- Task requirements -
Collect all lines below with the string "Data".

[Start of Attachment]

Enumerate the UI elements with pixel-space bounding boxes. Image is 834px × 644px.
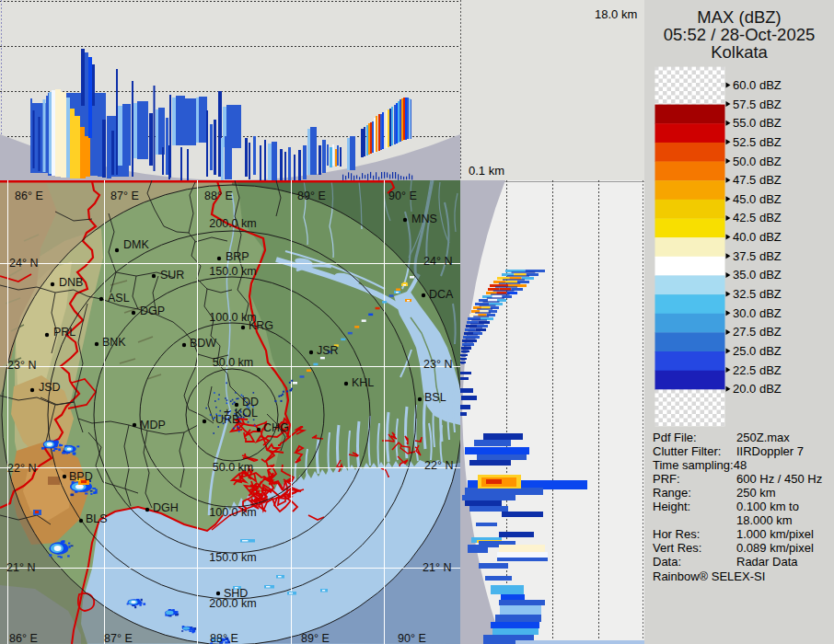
svg-text:BRP: BRP — [226, 250, 249, 263]
svg-text:Data:: Data: — [653, 555, 681, 569]
svg-text:87° E: 87° E — [104, 632, 133, 644]
svg-text:90° E: 90° E — [388, 190, 417, 202]
svg-text:42.5 dBZ: 42.5 dBZ — [733, 211, 782, 224]
svg-text:22° N: 22° N — [424, 459, 453, 472]
svg-text:89° E: 89° E — [301, 632, 330, 644]
svg-text:47.5 dBZ: 47.5 dBZ — [733, 173, 782, 187]
svg-text:18.0 km: 18.0 km — [595, 7, 637, 21]
svg-text:ASL: ASL — [108, 292, 130, 305]
svg-text:40.0 dBZ: 40.0 dBZ — [733, 230, 782, 244]
svg-text:60.0 dBZ: 60.0 dBZ — [733, 78, 782, 92]
svg-text:DGP: DGP — [140, 305, 165, 317]
svg-text:23° N: 23° N — [423, 358, 452, 371]
svg-text:88° E: 88° E — [204, 190, 233, 202]
svg-text:89° E: 89° E — [297, 190, 326, 202]
svg-text:27.5 dBZ: 27.5 dBZ — [733, 325, 782, 339]
svg-text:MNS: MNS — [411, 213, 437, 225]
svg-text:BNK: BNK — [102, 336, 126, 349]
svg-text:SUR: SUR — [160, 269, 184, 282]
svg-text:200.0 km: 200.0 km — [209, 217, 256, 230]
svg-text:KHL: KHL — [352, 376, 374, 389]
svg-text:250Z.max: 250Z.max — [736, 431, 790, 444]
svg-text:+: + — [224, 405, 231, 419]
svg-text:JSR: JSR — [317, 344, 339, 357]
svg-text:52.5 dBZ: 52.5 dBZ — [733, 135, 782, 149]
svg-text:50.0 km: 50.0 km — [213, 461, 253, 474]
svg-text:32.5 dBZ: 32.5 dBZ — [733, 287, 782, 301]
svg-text:22.5 dBZ: 22.5 dBZ — [733, 363, 782, 377]
svg-text:Kolkata: Kolkata — [711, 42, 768, 62]
svg-text:24° N: 24° N — [9, 257, 38, 270]
svg-text:20.0 dBZ: 20.0 dBZ — [733, 382, 782, 396]
svg-text:600 Hz / 450 Hz: 600 Hz / 450 Hz — [736, 472, 822, 486]
svg-text:25.0 dBZ: 25.0 dBZ — [733, 344, 782, 358]
svg-text:SHD: SHD — [224, 587, 248, 600]
svg-text:22° N: 22° N — [7, 462, 36, 475]
svg-text:Range:: Range: — [653, 486, 691, 500]
svg-text:BDW: BDW — [190, 337, 216, 350]
svg-text:BSL: BSL — [424, 391, 446, 404]
svg-text:150.0 km: 150.0 km — [209, 551, 256, 564]
svg-text:50.0 dBZ: 50.0 dBZ — [733, 155, 782, 168]
svg-text:24° N: 24° N — [423, 255, 452, 268]
svg-text:DMK: DMK — [123, 238, 149, 251]
svg-text:JSD: JSD — [39, 381, 61, 394]
svg-text:Rainbow® SELEX-SI: Rainbow® SELEX-SI — [653, 569, 765, 583]
svg-text:86° E: 86° E — [15, 190, 43, 202]
svg-text:DCA: DCA — [429, 288, 454, 301]
svg-text:0.089 km/pixel: 0.089 km/pixel — [736, 541, 814, 555]
svg-text:57.5 dBZ: 57.5 dBZ — [733, 98, 782, 111]
svg-text:MDP: MDP — [140, 419, 166, 431]
svg-text:21° N: 21° N — [423, 561, 451, 574]
svg-text:90° E: 90° E — [398, 632, 426, 644]
svg-text:MAX (dBZ): MAX (dBZ) — [697, 7, 781, 27]
svg-text:86° E: 86° E — [9, 632, 38, 644]
svg-text:88° E: 88° E — [210, 632, 238, 644]
svg-text:21° N: 21° N — [6, 561, 35, 574]
svg-text:KRG: KRG — [249, 319, 273, 332]
svg-text:Time sampling:48: Time sampling:48 — [653, 458, 747, 472]
svg-text:DGH: DGH — [153, 501, 179, 514]
svg-text:Radar Data: Radar Data — [736, 555, 798, 569]
svg-text:CHG: CHG — [263, 421, 289, 434]
svg-text:DNB: DNB — [59, 276, 83, 289]
svg-text:PRL: PRL — [53, 326, 75, 339]
svg-text:100.0 km: 100.0 km — [209, 506, 256, 519]
svg-text:87° E: 87° E — [110, 190, 139, 202]
svg-text:1.000 km/pixel: 1.000 km/pixel — [736, 527, 814, 541]
svg-text:0.100 km to: 0.100 km to — [736, 500, 799, 513]
svg-text:50.0 km: 50.0 km — [213, 356, 253, 369]
svg-text:37.5 dBZ: 37.5 dBZ — [733, 249, 782, 263]
svg-text:18.000 km: 18.000 km — [736, 513, 793, 527]
svg-text:Height:: Height: — [653, 500, 690, 513]
svg-text:55.0 dBZ: 55.0 dBZ — [733, 116, 782, 130]
svg-text:IIRDoppler 7: IIRDoppler 7 — [736, 444, 804, 458]
svg-text:PRF:: PRF: — [653, 472, 680, 486]
svg-text:BLS: BLS — [86, 512, 108, 525]
svg-text:150.0 km: 150.0 km — [209, 265, 256, 278]
svg-text:23° N: 23° N — [7, 359, 36, 372]
svg-text:30.0 dBZ: 30.0 dBZ — [733, 306, 782, 320]
svg-text:05:52 / 28-Oct-2025: 05:52 / 28-Oct-2025 — [664, 25, 816, 44]
svg-text:BPD: BPD — [69, 470, 93, 483]
svg-text:Pdf File:: Pdf File: — [653, 431, 697, 444]
svg-text:Clutter Filter:: Clutter Filter: — [653, 444, 721, 458]
svg-text:45.0 dBZ: 45.0 dBZ — [733, 192, 782, 206]
svg-text:250 km: 250 km — [736, 486, 776, 500]
svg-text:35.0 dBZ: 35.0 dBZ — [733, 268, 782, 282]
svg-text:0.1 km: 0.1 km — [469, 164, 504, 178]
svg-text:Hor Res:: Hor Res: — [653, 527, 700, 541]
svg-text:Vert Res:: Vert Res: — [653, 541, 701, 555]
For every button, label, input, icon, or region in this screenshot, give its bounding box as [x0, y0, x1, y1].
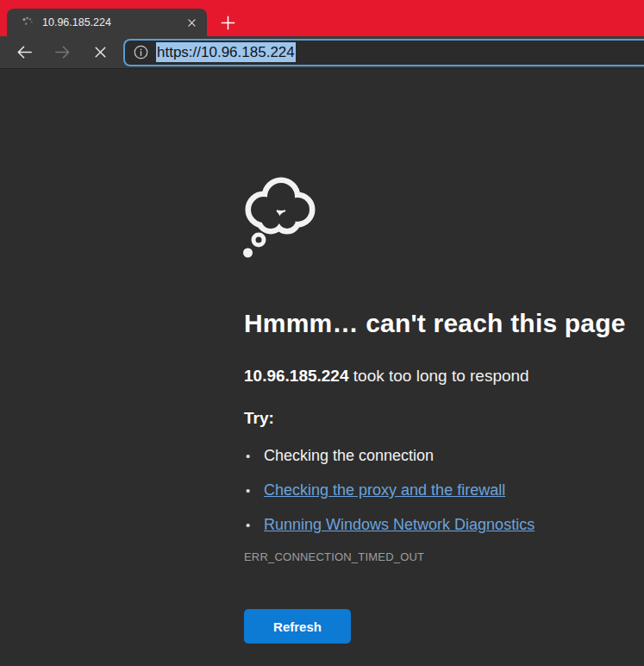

[End of Attachment]

- Written response -
svg-text:Data:: Data: — [653, 555, 681, 569]
svg-text:Radar Data: Radar Data — [736, 555, 798, 569]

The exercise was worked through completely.